**WORK TO BE COMPLETED:** In the listing that follows, the range to quote begins at the line that has "Reportages et dossiers (92, 290)" and ends after the line that has "Pet Leash - Retractable (605, 1249)"; quote it verbatim and add nothing.

**RECORDS FOR THIS TASK:**

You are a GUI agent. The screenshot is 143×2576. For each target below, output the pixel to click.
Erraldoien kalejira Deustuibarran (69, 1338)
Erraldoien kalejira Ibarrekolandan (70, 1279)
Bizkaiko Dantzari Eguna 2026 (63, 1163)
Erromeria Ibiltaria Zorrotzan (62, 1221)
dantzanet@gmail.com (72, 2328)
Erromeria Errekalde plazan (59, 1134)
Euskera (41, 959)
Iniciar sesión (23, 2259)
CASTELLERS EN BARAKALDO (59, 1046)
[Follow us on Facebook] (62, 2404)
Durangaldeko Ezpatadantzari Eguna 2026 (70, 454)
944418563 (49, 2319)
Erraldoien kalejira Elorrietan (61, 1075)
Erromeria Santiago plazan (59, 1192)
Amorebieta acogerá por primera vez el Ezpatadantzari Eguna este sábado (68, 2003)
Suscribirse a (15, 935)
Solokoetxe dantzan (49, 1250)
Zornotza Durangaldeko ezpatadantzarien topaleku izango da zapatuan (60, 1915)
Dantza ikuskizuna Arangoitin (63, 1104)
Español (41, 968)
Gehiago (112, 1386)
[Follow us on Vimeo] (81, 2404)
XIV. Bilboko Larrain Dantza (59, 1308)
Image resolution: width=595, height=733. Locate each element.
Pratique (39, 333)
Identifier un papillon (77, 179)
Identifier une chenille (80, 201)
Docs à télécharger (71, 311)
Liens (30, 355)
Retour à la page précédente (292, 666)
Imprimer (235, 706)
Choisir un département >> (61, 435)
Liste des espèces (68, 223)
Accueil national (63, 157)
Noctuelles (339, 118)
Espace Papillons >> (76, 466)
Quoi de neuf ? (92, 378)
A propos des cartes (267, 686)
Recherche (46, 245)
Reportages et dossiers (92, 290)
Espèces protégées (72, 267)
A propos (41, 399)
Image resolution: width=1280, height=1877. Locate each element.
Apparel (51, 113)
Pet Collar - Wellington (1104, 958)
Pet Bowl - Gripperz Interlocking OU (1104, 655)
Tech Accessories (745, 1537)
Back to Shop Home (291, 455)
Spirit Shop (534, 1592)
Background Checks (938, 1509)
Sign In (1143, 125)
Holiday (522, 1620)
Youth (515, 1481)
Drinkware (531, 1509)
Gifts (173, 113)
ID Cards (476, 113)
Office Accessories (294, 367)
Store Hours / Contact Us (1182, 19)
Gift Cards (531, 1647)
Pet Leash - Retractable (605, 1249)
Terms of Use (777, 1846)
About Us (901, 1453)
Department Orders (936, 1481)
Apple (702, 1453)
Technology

**ANSWER TO THE PROBLEM:**
Reportages et dossiers (92, 290)
Espèces protégées (72, 267)
A propos (41, 399)
Image resolution: width=1280, height=1877. Locate each element.
Apparel (51, 113)
Pet Collar - Wellington (1104, 958)
Pet Bowl - Gripperz Interlocking OU (1104, 655)
Tech Accessories (745, 1537)
Back to Shop Home (291, 455)
Spirit Shop (534, 1592)
Background Checks (938, 1509)
Sign In (1143, 125)
Holiday (522, 1620)
Youth (515, 1481)
Drinkware (531, 1509)
Gifts (173, 113)
ID Cards (476, 113)
Office Accessories (294, 367)
Store Hours / Contact Us (1182, 19)
Gift Cards (531, 1647)
Pet Leash - Retractable (605, 1249)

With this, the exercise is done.